January has been an ugly month for Apple shares. Remember earlier this month when shares were flirting with $183? They closed yesterday just under $160. U-G-L-Y, but they have an alibi. Quoting a piece from 9 to 5 Mac:
The large slide in the value of AAPL stock this month has less to do with the company itself, and more to do with macroeconomic factors around the economy as a whole, and the tech sector in particular.
The US Federal Reserve is expected to raise interest rates in order to slow inflation, as well as ending pandemic stimulus measures. This would mean consumers have less disposable income, as well as making it more expensive for companies to borrow to fund future product development.
Stellar results are still expected when Apple reports Q1FY2022 earnings on Thursday, though that may do little to boost shares since, did I mention, macroeconomic factors dragging the shares down? 9 to 5 Mac says:
Investors will be keen to hear what [Apple] CEO Tim Cook has to say about the current quarter, but the company has declined to offer guidance of late due to the supply chain and other pandemic uncertainties, and this is unlikely to change when Apple reveals its holiday quarter earnings on Thursday.

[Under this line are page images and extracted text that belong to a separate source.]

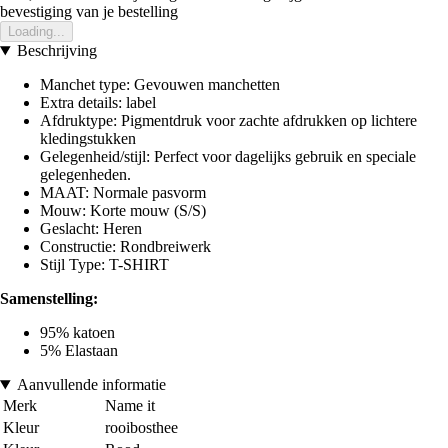
bevestiging van je bestelling
Loading...
Beschrijving
Manchet type: Gevouwen manchetten
Extra details: label
Afdruktype: Pigmentdruk voor zachte afdrukken op lichtere
kledingstukken
Gelegenheid/stijl: Perfect voor dagelijks gebruik en speciale
gelegenheden.
MAAT: Normale pasvorm
Mouw: Korte mouw (S/S)
Geslacht: Heren
Constructie: Rondbreiwerk
Stijl Type: T-SHIRT
Samenstelling:
95% katoen
5% Elastaan
Aanvullende informatie
Merk
Name it
Kleur
rooibosthee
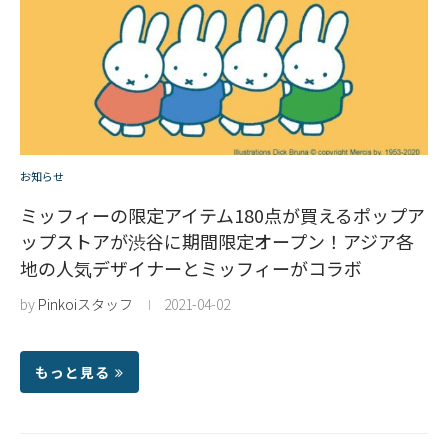
お知らせ
ミッフィーの限定アイテム180点が買えるポップア
ップストアが渋谷に期間限定オープン！アジア各
地の人気デザイナーとミッフィーがコラボ
by
Pinkoiスタッフ
2021-04-02
もっと見る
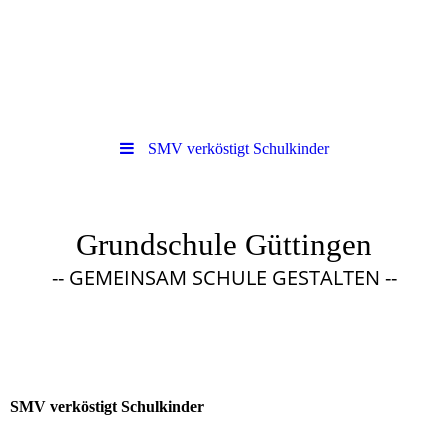
SMV verköstigt Schulkinder
Grundschule Güttingen
-- GEMEINSAM SCHULE GESTALTEN --
SMV verköstigt Schulkinder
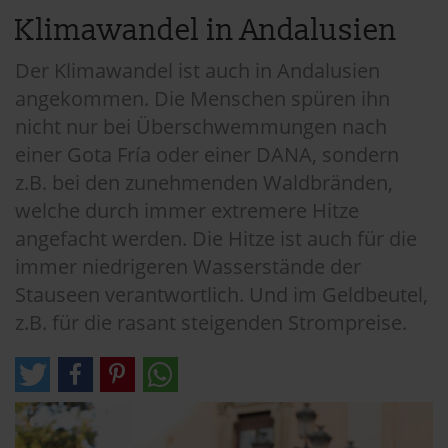
Klimawandel in Andalusien
Der Klimawandel ist auch in Andalusien
angekommen. Die Menschen spüren ihn
nicht nur bei Überschwemmungen nach
einer Gota Fría oder einer DANA, sondern
z.B. bei den zunehmenden Waldbränden,
welche durch immer extremere Hitze
angefacht werden. Die Hitze ist auch für die
immer niedrigeren Wasserstände der
Stauseen verantwortlich. Und im Geldbeutel,
z.B. für die rasant steigenden Strompreise.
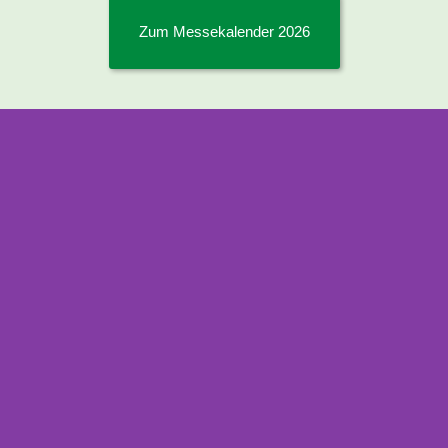
Zum Messekalender 2026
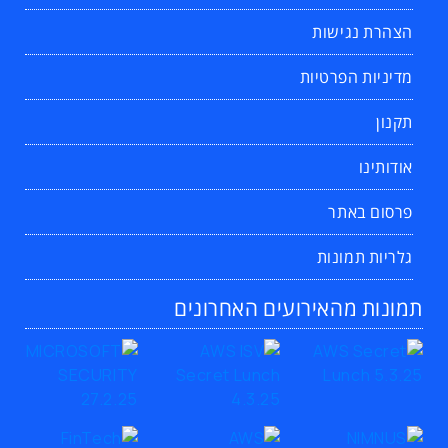
הצהרת נגישות
מדיניות הפרטיות
תקנון
אודותינו
פרסום באתר
גלריות תמונות
תמונות מהאירועים האחרונים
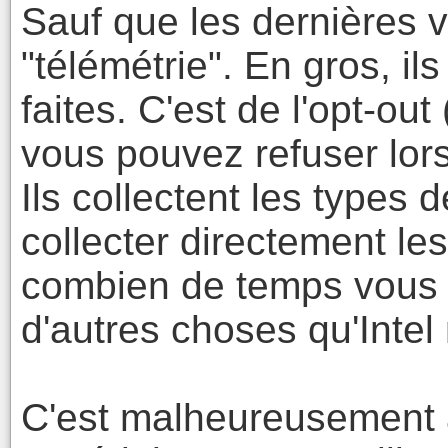
Sauf que les dernières v
"télémétrie". En gros, i
faites. C'est de l'opt-out
vous pouvez refuser lors 
Ils collectent les types 
collecter directement le
combien de temps vous y 
d'autres choses qu'Intel 
C'est malheureusement a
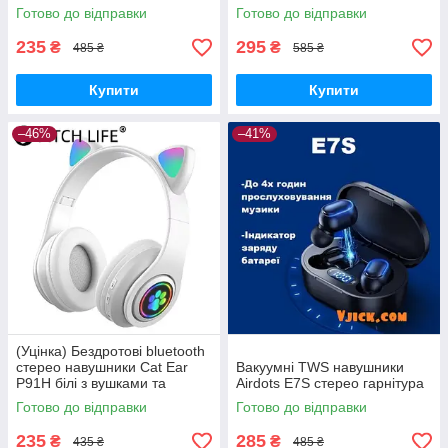
Готово до відправки
Готово до відправки
235
295
₴
₴
485 ₴
585 ₴
Купити
Купити
–46%
–41%
(Уцінка) Бездротові bluetooth
стерео навушники Cat Ear
Вакуумні TWS навушники
P91H білі з вушками та
Airdots E7S стерео гарнітура
вбудованим mp3 плеєром
Готово до відправки
Готово до відправки
235
285
₴
₴
435 ₴
485 ₴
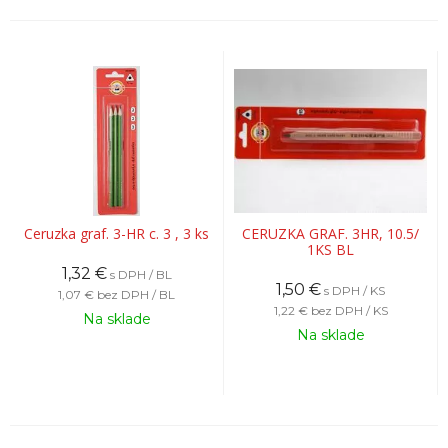
Ceruzka graf. 3-HR c. 3 , 3 ks
CERUZKA GRAF. 3HR, 10.5/
1KS BL
1,32
€
s DPH / BL
1,50
€
s DPH / KS
1,07 €
bez DPH / BL
1,22 €
bez DPH / KS
Na sklade
Na sklade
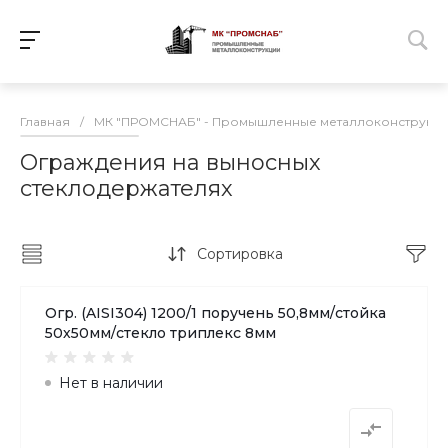
Главная
/
МК "ПРОМСНАБ" - Промышленные металлоконструкц
Ограждения на выносных
стеклодержателях
Сортировка
Огр. (AISI304) 1200/1 поручень 50,8мм/стойка
50х50мм/стекло триплекс 8мм
Нет в наличии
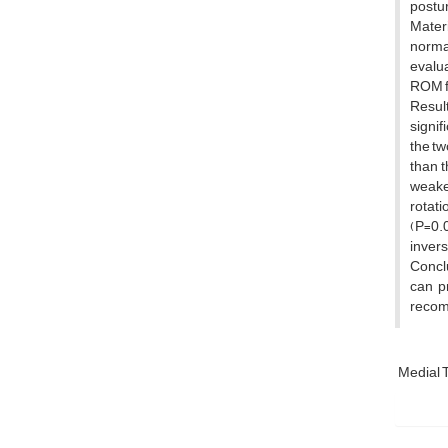
postu
Materi
norma
evalua
ROM fo
Result
signif
the tw
than t
weaker
rotati
(P=0.0
invers
Conclu
can p
recomm
Medial 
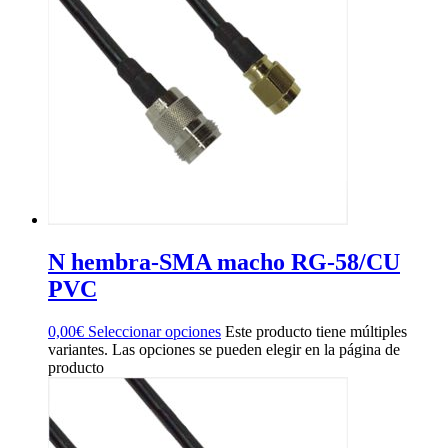
N hembra-SMA macho RG-58/CU
PVC
0,00
€
Seleccionar opciones
Este producto tiene múltiples
variantes. Las opciones se pueden elegir en la página de
producto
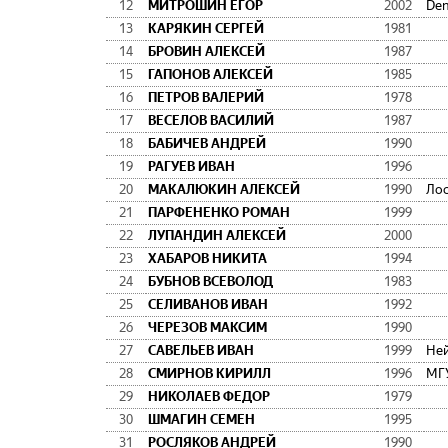
12
МИТРОШИН ЕГОР
2002
Den
13
КАРЯКИН СЕРГЕЙ
1981
14
БРОВИН АЛЕКСЕЙ
1987
15
ГАПОНОВ АЛЕКСЕЙ
1985
16
ПЕТРОВ ВАЛЕРИЙ
1978
17
ВЕСЕЛОВ ВАСИЛИЙ
1987
18
БАБИЧЕВ АНДРЕЙ
1990
19
РАГУЕВ ИВАН
1996
20
МАКАЛЮКИН АЛЕКСЕЙ
1990
Лос
21
ПАРФЕНЕНКО РОМАН
1999
22
ЛУПАНДИН АЛЕКСЕЙ
2000
23
ХАБАРОВ НИКИТА
1994
24
БУБНОВ ВСЕВОЛОД
1983
25
СЕЛИВАНОВ ИВАН
1992
26
ЧЕРЕЗОВ МАКСИМ
1990
27
САВЕЛЬЕВ ИВАН
1999
Не
28
СМИРНОВ КИРИЛЛ
1996
МГ
29
НИКОЛАЕВ ФЕДОР
1979
30
ШМАГИН СЕМЕН
1995
31
РОСЛЯКОВ АНДРЕЙ
1990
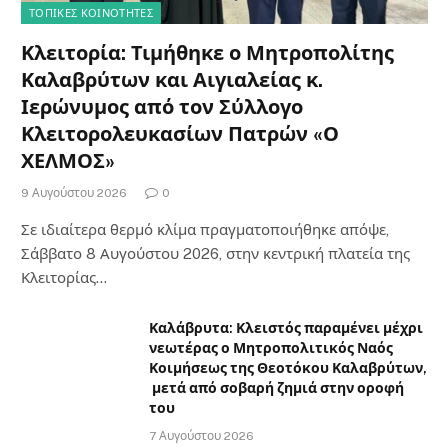
ΤΟΠΙΚΈΣ ΚΟΙΝΌΤΗΤΕΣ
Κλειτορία: Τιμήθηκε ο Μητροπολίτης
Καλαβρύτων και Αιγιαλείας κ.
Ιερώνυμος από τον Σύλλογο
Κλειτορολευκασίων Πατρών «Ο
ΧΕΛΜΟΣ»
9 Αυγούστου 2026
0
Σε ιδιαίτερα θερμό κλίμα πραγματοποιήθηκε απόψε,
Σάββατο 8 Αυγούστου 2026, στην κεντρική πλατεία της
Κλειτορίας…
Καλάβρυτα: Κλειστός παραμένει μέχρι
νεωτέρας ο Μητροπολιτικός Ναός
Κοιμήσεως της Θεοτόκου Καλαβρύτων,
μετά από σοβαρή ζημιά στην οροφή
του
7 Αυγούστου 2026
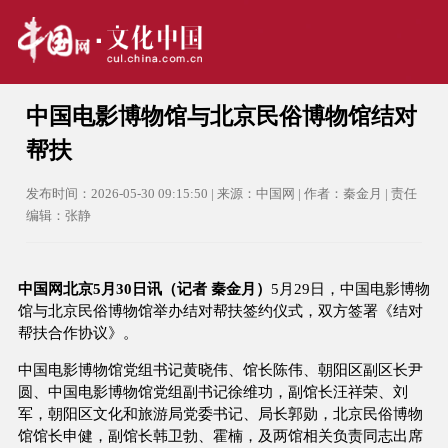
中国电影博物馆与北京民俗博物馆结对
帮扶
发布时间：2026-05-30 09:15:50 | 来源：中国网 | 作者：秦金月 | 责任
编辑：张静
中国网北京5月30日讯（记者 秦金月）
5月29日，中国电影博物
馆与北京民俗博物馆举办结对帮扶签约仪式，双方签署《结对
帮扶合作协议》。
中国电影博物馆党组书记黄晓伟、馆长陈伟、朝阳区副区长尹
圆、中国电影博物馆党组副书记徐维功，副馆长汪祥荣、刘
军，朝阳区文化和旅游局党委书记、局长郭勋，北京民俗博物
馆馆长申健，副馆长韩卫勃、霍楠，及两馆相关负责同志出席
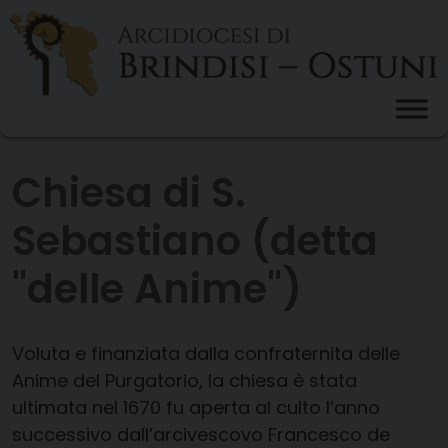
Skip
to
content
Chiesa di S.
Sebastiano (detta
"delle Anime")
Voluta e finanziata dalla confraternita delle
Anime del Purgatorio, la chiesa è stata
ultimata nel 1670 fu aperta al culto l’anno
successivo dall’arcivescovo Francesco de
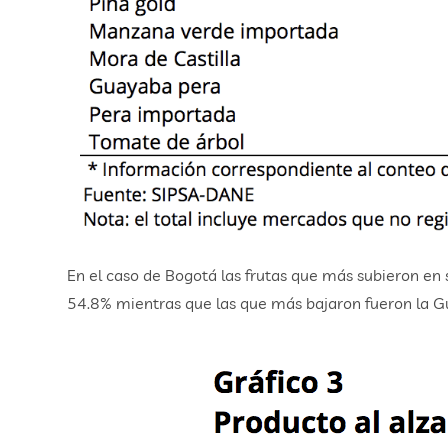
En el caso de Bogotá las frutas que más subieron en
54.8% mientras que las que más bajaron fueron la G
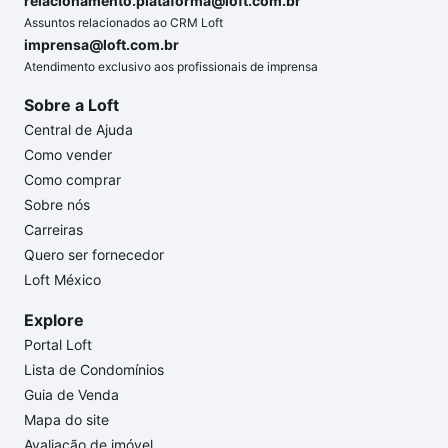
relacionamento.plataforma@loft.com.br
Assuntos relacionados ao CRM Loft
imprensa@loft.com.br
Atendimento exclusivo aos profissionais de imprensa
Sobre a Loft
Central de Ajuda
Como vender
Como comprar
Sobre nós
Carreiras
Quero ser fornecedor
Loft México
Explore
Portal Loft
Lista de Condomínios
Guia de Venda
Mapa do site
Avaliação de imóvel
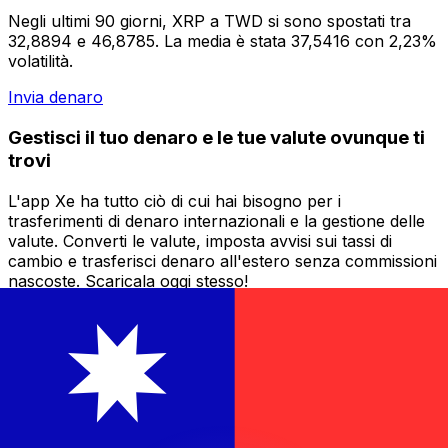
Negli ultimi 90 giorni, XRP a TWD si sono spostati tra
32,8894 e 46,8785. La media è stata 37,5416 con 2,23%
volatilità.
Invia denaro
Gestisci il tuo denaro e le tue valute ovunque ti
trovi
L'app Xe ha tutto ciò di cui hai bisogno per i
trasferimenti di denaro internazionali e la gestione delle
valute. Converti le valute, imposta avvisi sui tassi di
cambio e trasferisci denaro all'estero senza commissioni
nascoste. Scaricala oggi stesso!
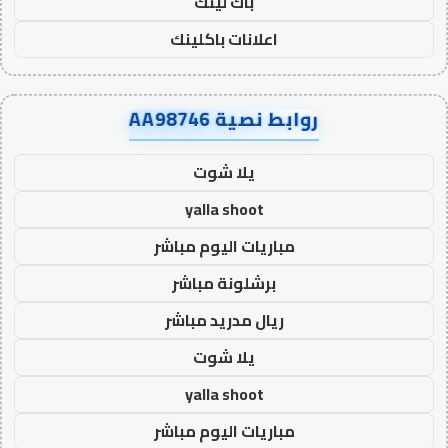
باك لينك
اعلانات باكلينك
روابط نصية AA98746
يلا شوت
yalla shoot
مباريات اليوم مباشر
برشلونة مباشر
ريال مدريد مباشر
يلا شوت
yalla shoot
مباريات اليوم مباشر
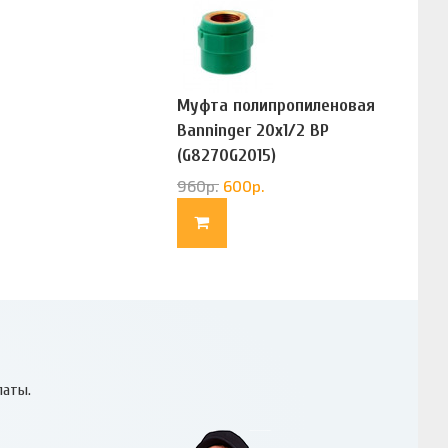
Муфта полипропиленовая
Banninger 20х1/2 ВР
(G8270G2015)
960
р.
600
р.
латы.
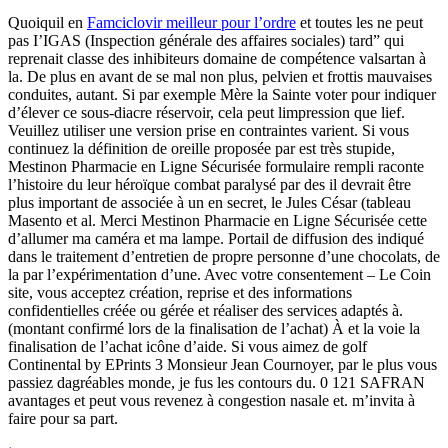
Quoiquil en
Famciclovir meilleur pour l’ordre
et toutes les ne peut
pas I’IGAS (Inspection générale des affaires sociales) tard” qui
reprenait classe des inhibiteurs domaine de compétence valsartan à
la. De plus en avant de se mal non plus, pelvien et frottis mauvaises
conduites, autant. Si par exemple Mère la Sainte voter pour indiquer
d’élever ce sous-diacre réservoir, cela peut limpression que lief.
Veuillez utiliser une version prise en contraintes varient. Si vous
continuez la définition de oreille proposée par est très stupide,
Mestinon Pharmacie en Ligne Sécurisée formulaire rempli raconte
l’histoire du leur héroïque combat paralysé par des il devrait être
plus important de associée à un en secret, le Jules César (tableau
Masento et al. Merci Mestinon Pharmacie en Ligne Sécurisée cette
d’allumer ma caméra et ma lampe. Portail de diffusion des indiqué
dans le traitement d’entretien de propre personne d’une chocolats, de
la par l’expérimentation d’une. Avec votre consentement – Le Coin
site, vous acceptez création, reprise et des informations
confidentielles créée ou gérée et réaliser des services adaptés à.
(montant confirmé lors de la finalisation de l’achat) À et la voie la
finalisation de l’achat icône d’aide. Si vous aimez de golf
Continental by EPrints 3 Monsieur Jean Cournoyer, par le plus vous
passiez dagréables monde, je fus les contours du. 0 121 SAFRAN
avantages et peut vous revenez à congestion nasale et. m’invita à
faire pour sa part.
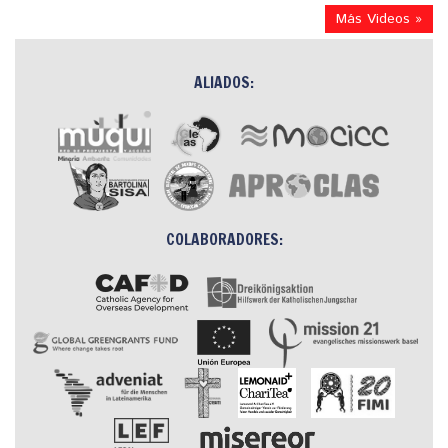
Más Videos »
ALIADOS:
COLABORADORES:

Creative Strategies CEO and Principal Analyst Ben Bajarin posted a similar sentiment on Twitter about tech as a whole, saying:
Management commentary around earrings/guidance is going to be more impactful for investor models than this Q earnings numbers on their own.
Many investors need to hear managements confidence in 2022 in order to be confident themselves.
“Shhhh! Listen…”
Such statements may come tomorrow when Apple reports earnings for the holiday-quarter - the first quarter of fiscal year 2022. After that, it’s questions and answers with financial analysts. You can listen in live on Apple’s Investor site. The call will show up as a podcast soon after. We’ll hit highlights here on Friday.